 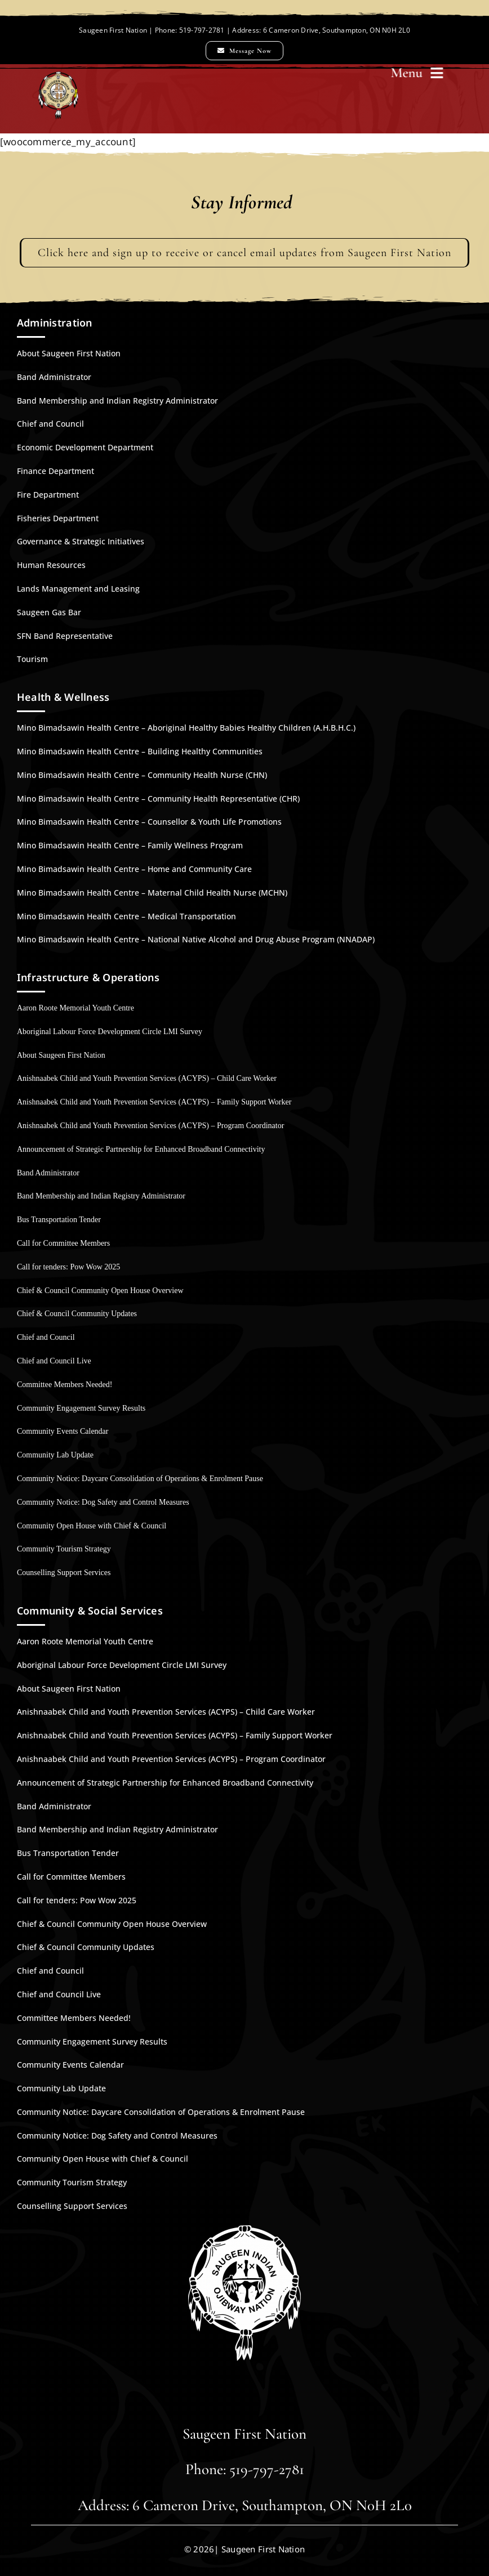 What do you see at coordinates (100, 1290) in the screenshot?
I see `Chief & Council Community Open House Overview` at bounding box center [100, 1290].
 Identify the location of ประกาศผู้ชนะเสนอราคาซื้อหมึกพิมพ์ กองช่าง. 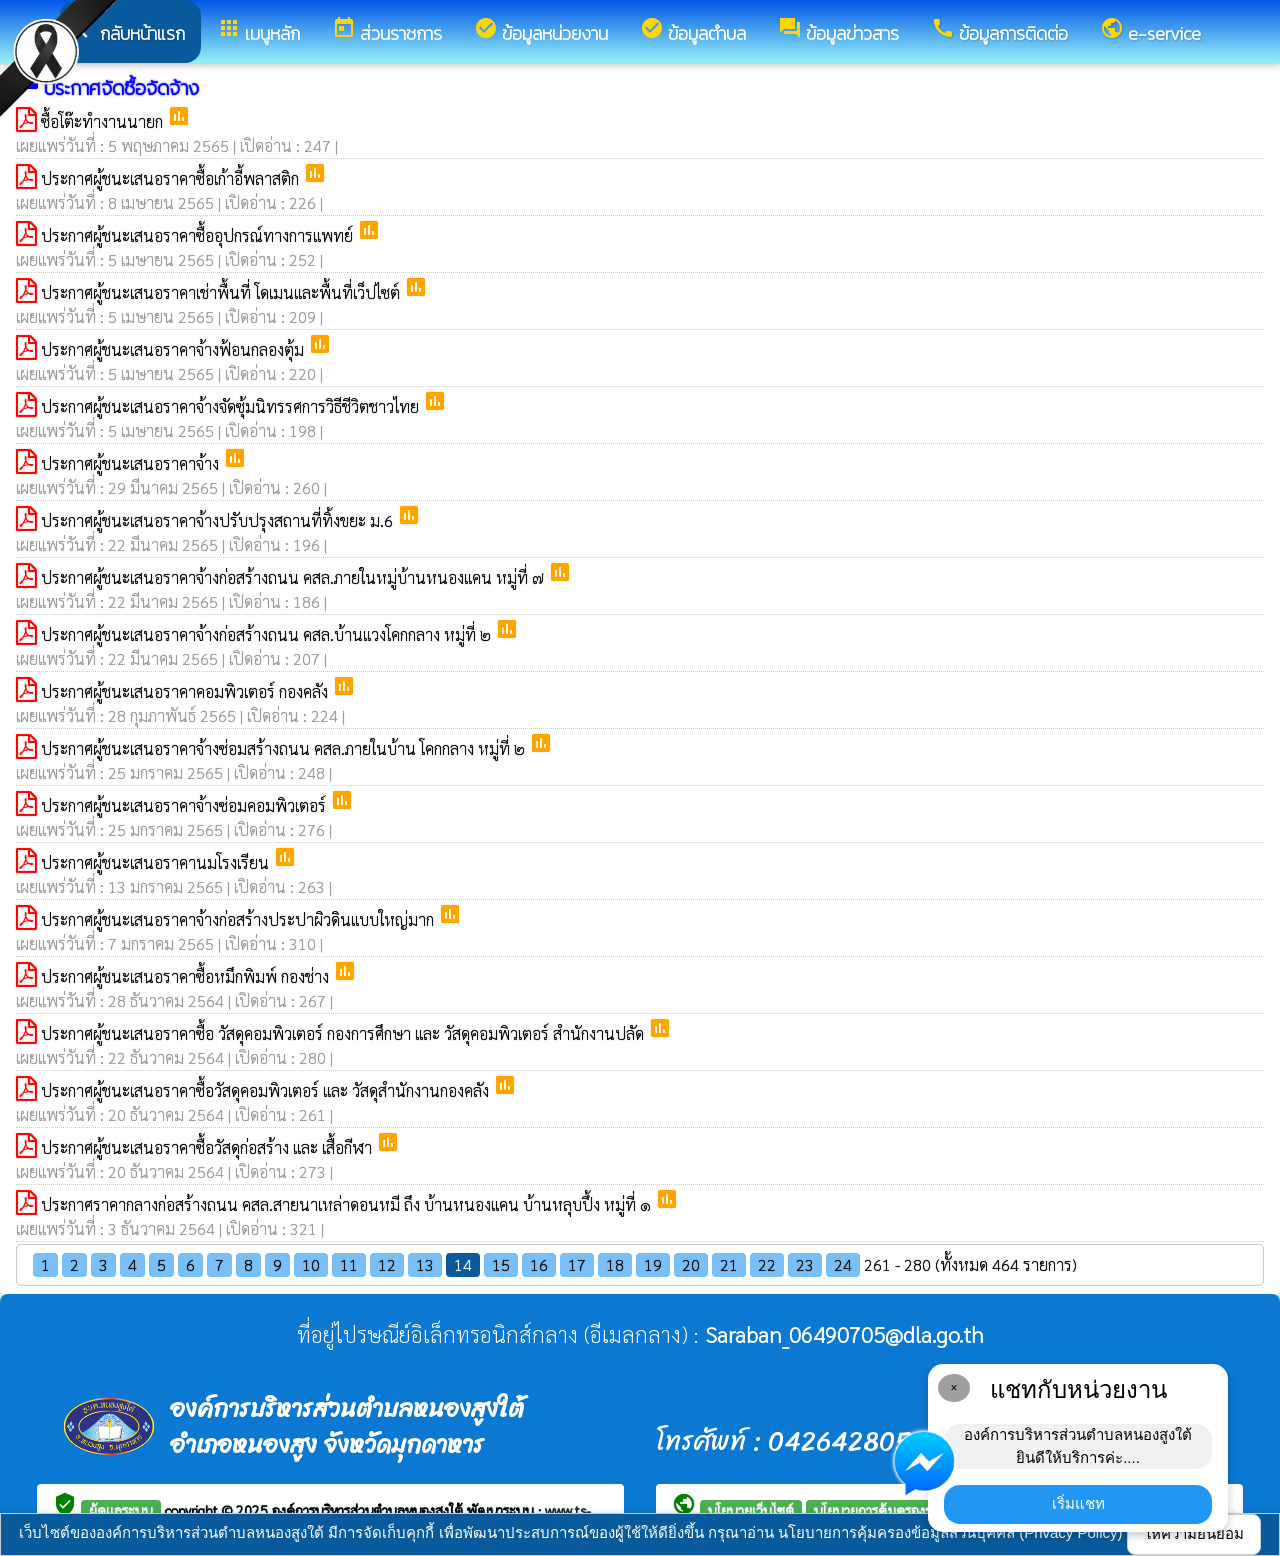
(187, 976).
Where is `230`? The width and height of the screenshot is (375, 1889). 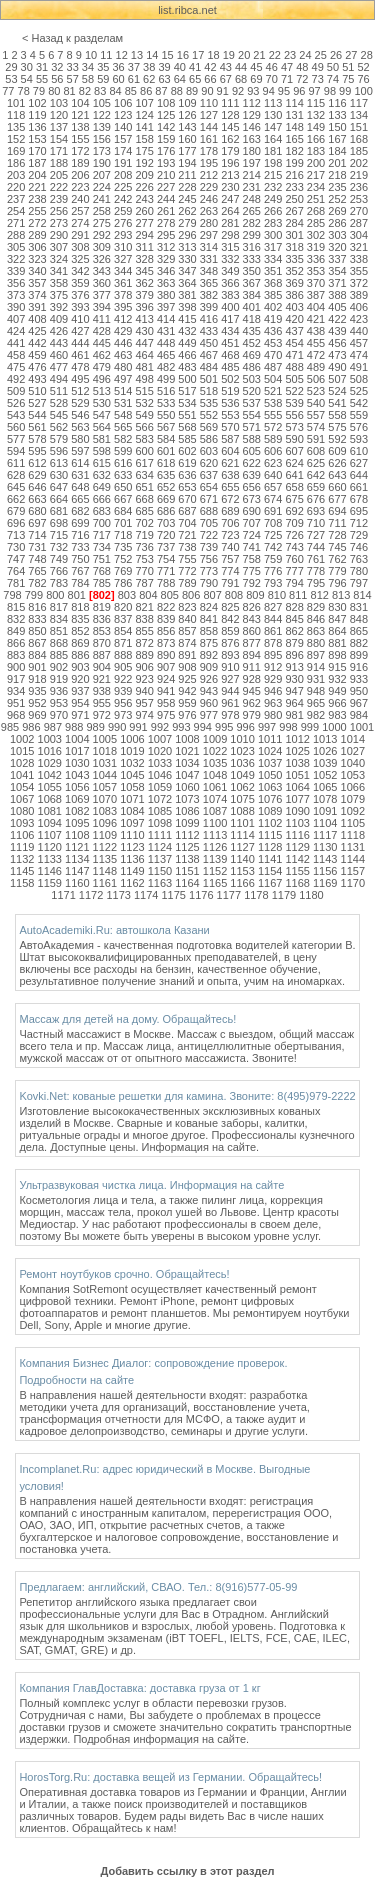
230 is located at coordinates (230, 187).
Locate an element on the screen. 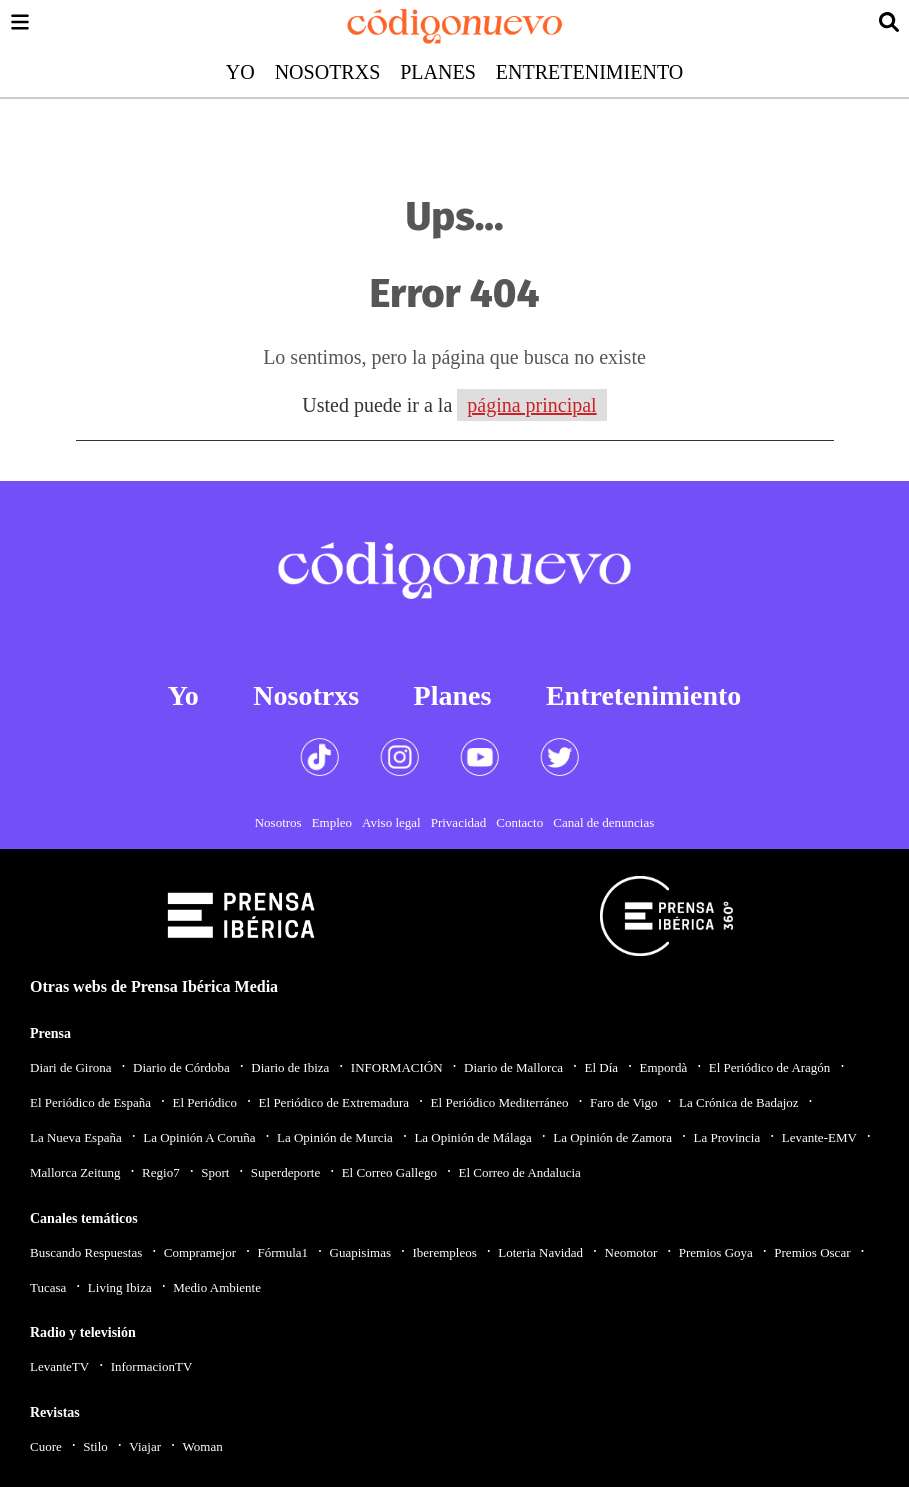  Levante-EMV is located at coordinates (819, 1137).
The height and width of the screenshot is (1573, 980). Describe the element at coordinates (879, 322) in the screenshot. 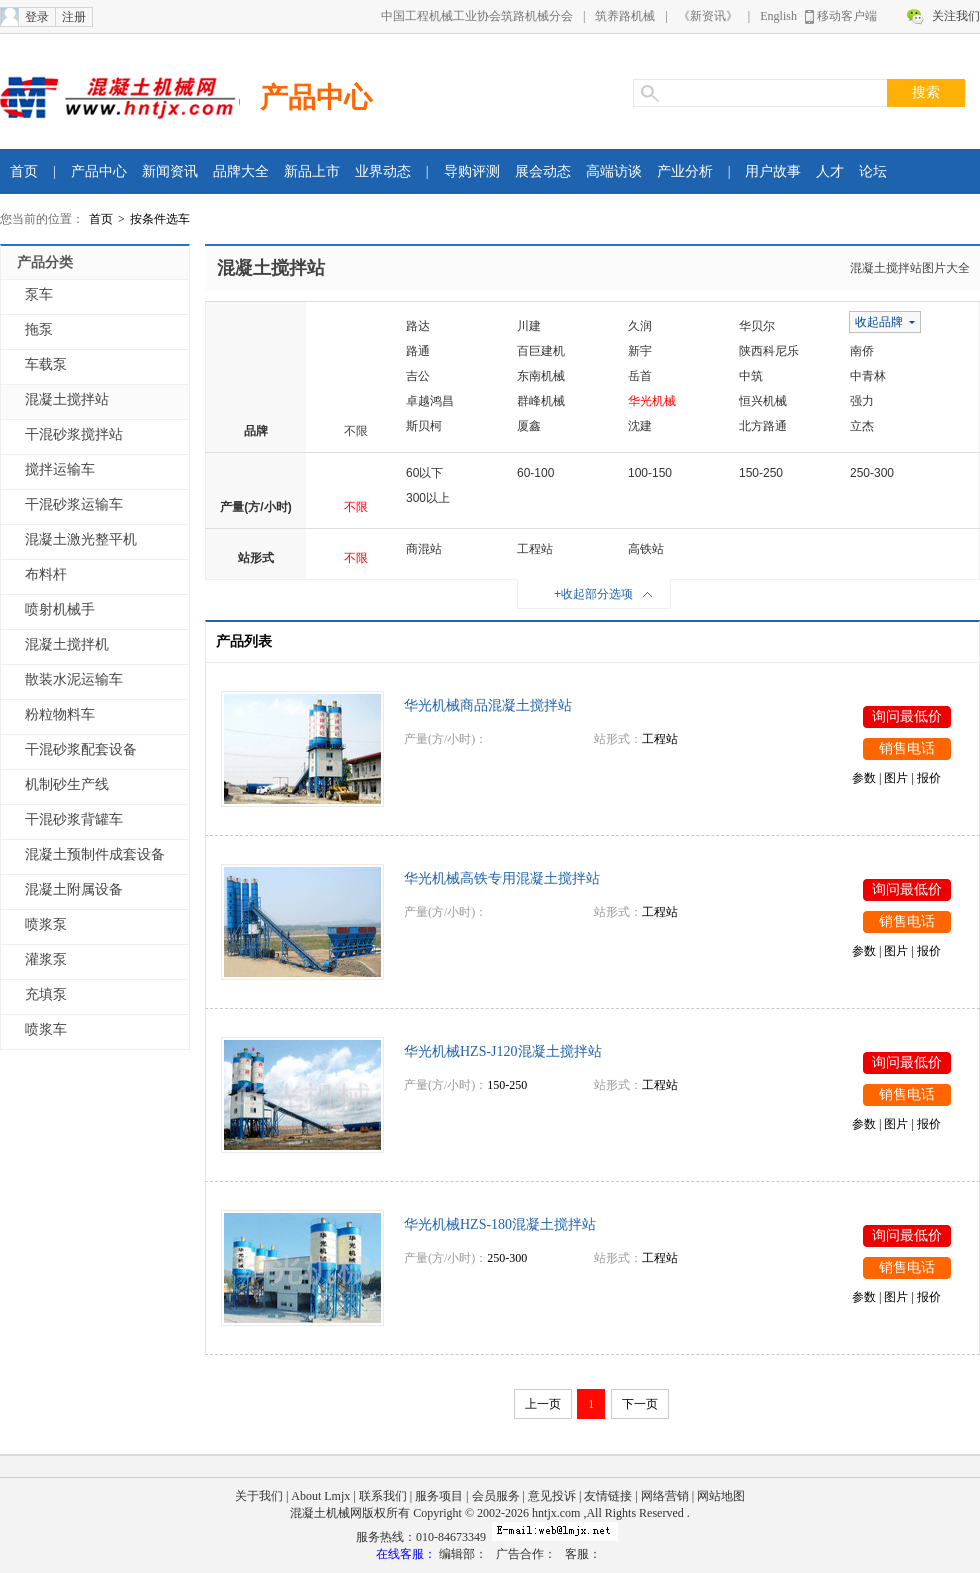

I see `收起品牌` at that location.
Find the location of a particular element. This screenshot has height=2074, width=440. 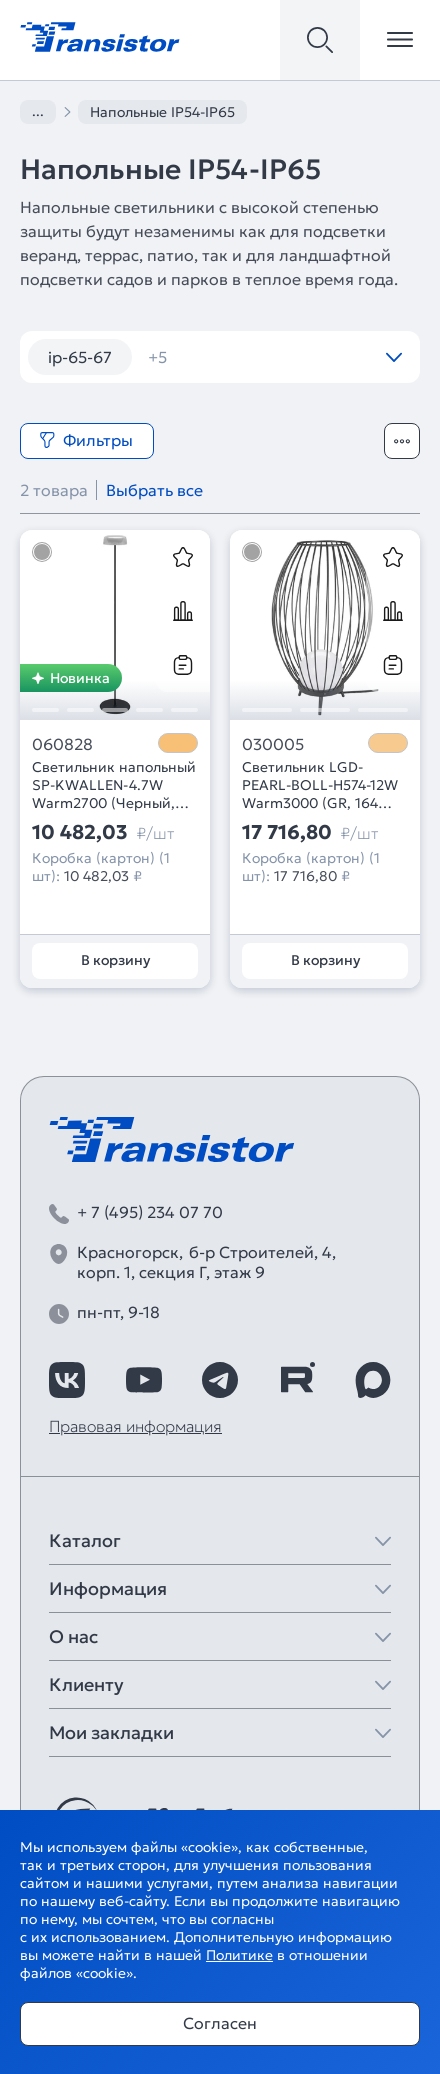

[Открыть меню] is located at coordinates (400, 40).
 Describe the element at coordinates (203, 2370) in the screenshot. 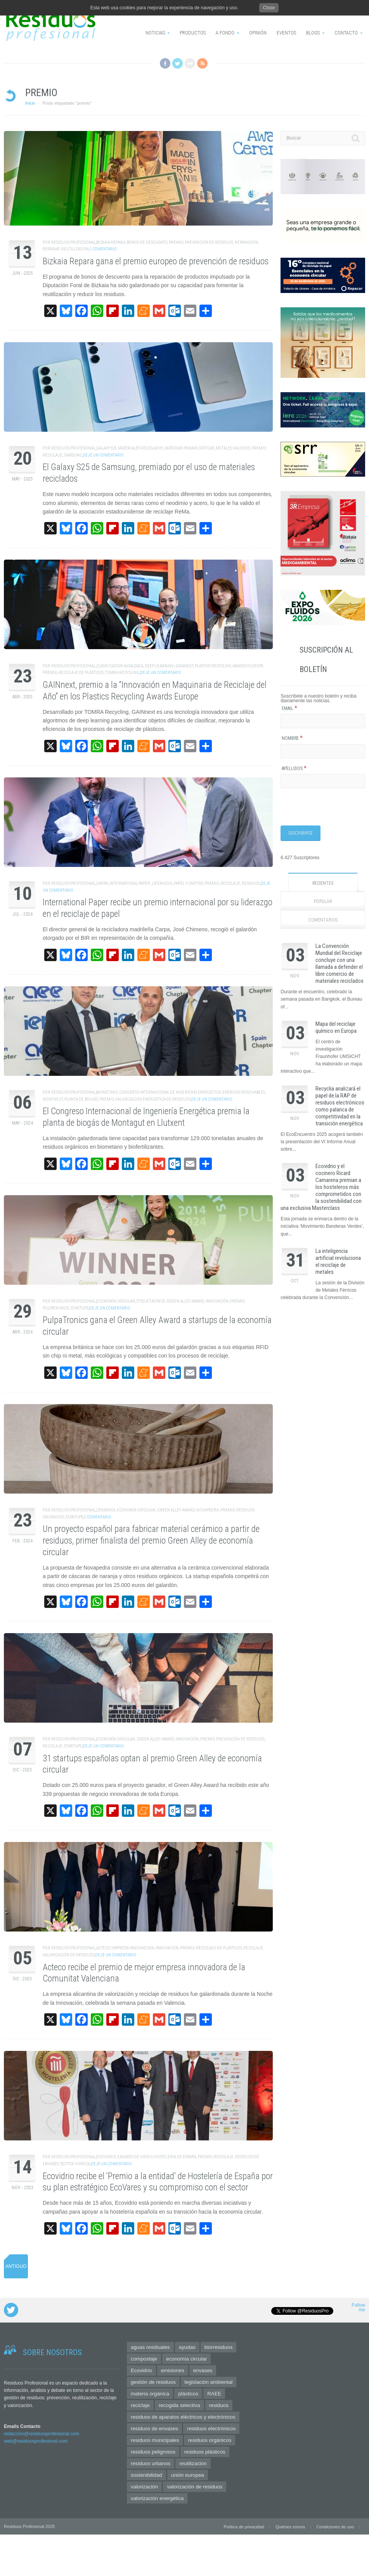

#####

(What is being asked) Return the lines from the one that contains "The height and" through the final line of the listing above, inclusive. Transcribe them exactly and drop the pictures.

(Output for this exercise)
The height and width of the screenshot is (1573, 980). Describe the element at coordinates (879, 322) in the screenshot. 

I see `收起品牌` at that location.
Find the location of a particular element. This screenshot has height=2074, width=440. 

[Открыть меню] is located at coordinates (400, 40).
 Describe the element at coordinates (203, 2370) in the screenshot. 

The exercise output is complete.